▸ **WORK TASK**: Would you please copy every line below that includes the string "vita"?

(Source data)
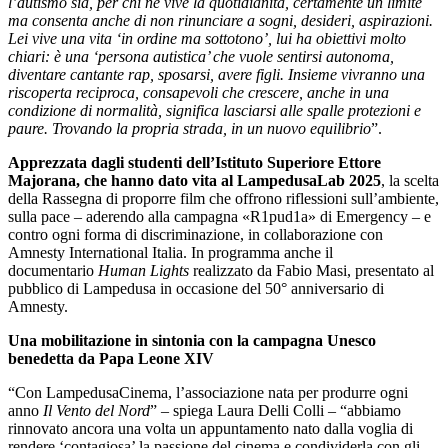
l’autismo sia, per chi ne vive la quotidianità, certamente un limite
ma consenta anche di non rinunciare a sogni, desideri, aspirazioni.
Lei vive una vita ‘in ordine ma sottotono’, lui ha obiettivi molto
chiari: è una ‘persona autistica’ che vuole sentirsi autonoma,
diventare cantante rap, sposarsi, avere figli. Insieme vivranno una
riscoperta reciproca, consapevoli che crescere, anche in una
condizione di normalità, significa lasciarsi alle spalle protezioni e
paure. Trovando la propria strada, in un nuovo equilibrio
”.
Apprezzata dagli studenti dell’Istituto Superiore Ettore
Majorana, che hanno dato vita al LampedusaLab 2025
, la scelta
della Rassegna di proporre film che offrono riflessioni sull’ambiente,
sulla pace – aderendo alla campagna «R1pud1a» di Emergency – e
contro ogni forma di discriminazione, in collaborazione con
Amnesty International Italia. In programma anche il
documentario
Human Lights
realizzato da Fabio Masi, presentato al
pubblico di Lampedusa in occasione del 50° anniversario di
Amnesty.
Una mobilitazione in sintonia con la campagna Unesco
benedetta da Papa Leone XIV
“Con LampedusaCinema, l’associazione nata per produrre ogni
anno
Il Vento del Nord
” – spiega Laura Delli Colli – “abbiamo
rinnovato ancora una volta un appuntamento nato dalla voglia di
rendere ‘contagiosa’ la passione del cinema e condividerla con gli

▸ **OUTPUT**:
Lei vive una vita ‘in ordine ma sottotono’, lui ha obiettivi molto
Majorana, che hanno dato vita al LampedusaLab 2025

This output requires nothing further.